Segment Start: Provided records
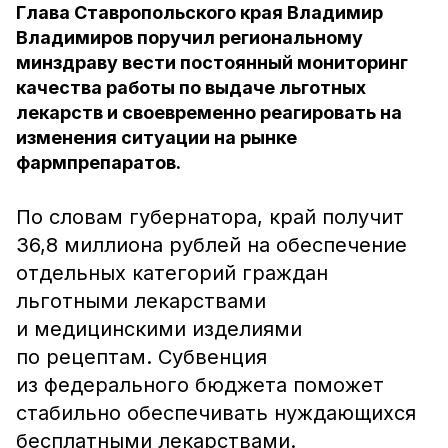
Глава Ставропольского края Владимир
Владимиров поручил региональному
минздраву вести постоянный мониторинг
качества работы по выдаче льготных
лекарств и своевременно реагировать на
изменения ситуации на рынке
фармпрепаратов.
По словам губернатора, край получит
36,8 миллиона рублей на обеспечение
отдельных категорий граждан
льготными лекарствами
и медицинскими изделиями
по рецептам. Субвенция
из федерального бюджета поможет
стабильно обеспечивать нуждающихся
бесплатными лекарствами.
Segment End: Provided records
Search the records for the word "лекарствами". Copy every line that has it.

льготными лекарствами
бесплатными лекарствами.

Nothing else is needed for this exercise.